Extravagant royal culture, therefore, was only the icing on a dry and well-established cake. Financed by their richer citizens, the cities set
men's cultural horizons. Their speakers and antiquarians were not 'irrelevant'. They served on the vital embassies, while historians and
local experts played a fascinating part in local boundary disputes and the many boards of arbitration. History had urgent public uses. At
their own level cities also remained lively centres of shows and recitals, games and drama. They were served by wandering poets and
musicians and the troupes of professional actors who were declared 'inviolable' on their travels through warring Hellenistic kingdoms.


A huge theatre has been unearthed at All Khanoum beside the Oxus river, and it is possible that the forms of Greek drama influenced the
emergent theatrical art of India. The Hellenistic age also saw the flowering of many small societies in which members used to dine and
patronize recitals. Non-citizens in places such as Rhodes or Delos found a focus for their loyalties in these groups, which were often
organized with titles from civic life. By 300 B.C. they were joined by the foundations set up to honour a dead man's memory. Below the
city's public patronage these groups all multiplied the centres of local cultural life.

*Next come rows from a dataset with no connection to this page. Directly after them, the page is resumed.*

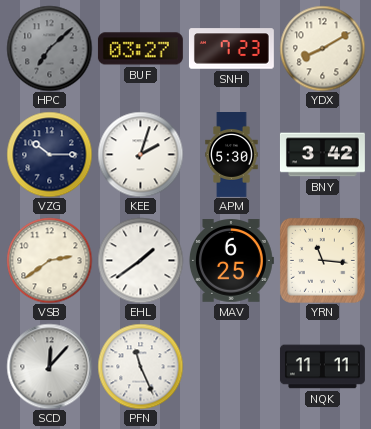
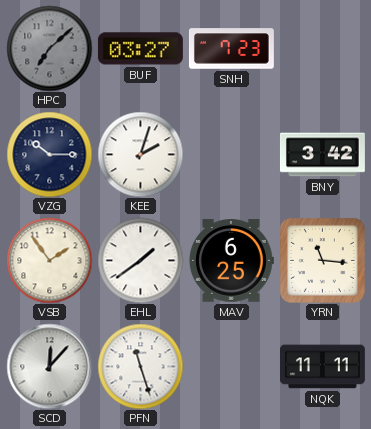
YDX: 8:10 -> none
APM: 5:30 -> none
VSB: 2:39 -> 1:54
PFN: 11:26 -> 11:27
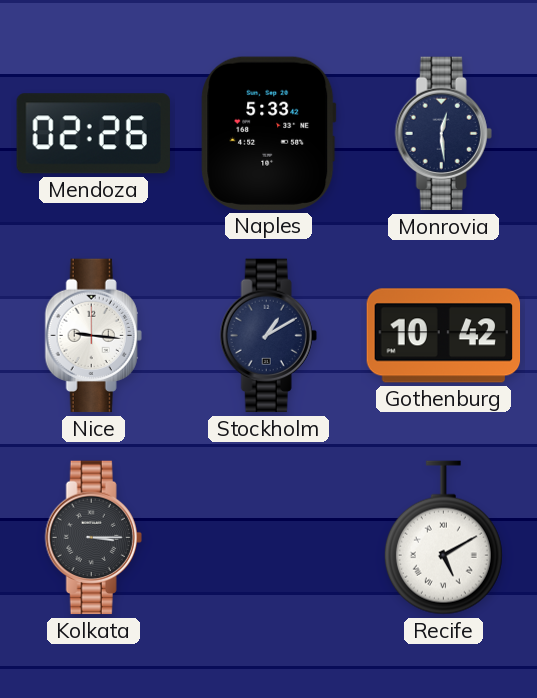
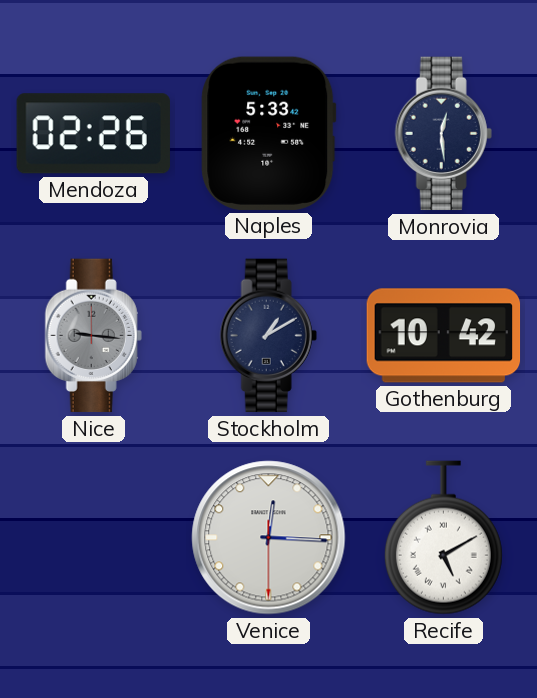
Nice dial: white -> grey
Kolkata: 3:15 -> none
Venice: none -> 12:15
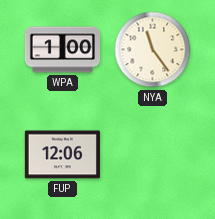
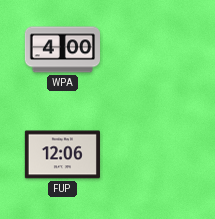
WPA: 1:00 -> 4:00
NYA: 11:24 -> none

Across such an area, how far was there a single culture? In the cities there was no common calendar and no common body of law. But
there were broad similarities in civic life and the many sets of athletic games. At court, the kings used the 'common Greek' prose, or
koine, which developed from Attic origins and gradually pushed the older dialects in Greece itself into retreat. A measure of linguistic
unity thus emerged around official, Hellenistic Greek. A common feeling was also aroused by the threat of barbarians, best seen in the
sigh of Hellenic relief which followed the repulse of the Gauls from Greece and Delphi in 279 B.C. Culturally, the kings all respected
Athens' legacy. She had invented the theatre which every good city now imitated. Her fourth-century prose and her past record against
Asian barbarians combined with the prestige of her former philosophers and dramatists. Together they kept up her appeal.


If there was a measure of common culture, how did it differ in the cities from fourth-century culture, except that we happen to know
more about it? The differences were more of degree than of kind, and they are best brought out by some Hellenistic improvements.
Closer contact with eastern spices transformed the industry of female scents and soaps. Make-up is thought to have been improved by
Near Eastern skills, not least in the art of eye-shadow. There had never been such prostitutes as the great Attic mistresses of the
Macedonian generals: the loose women of Alexandria were famous.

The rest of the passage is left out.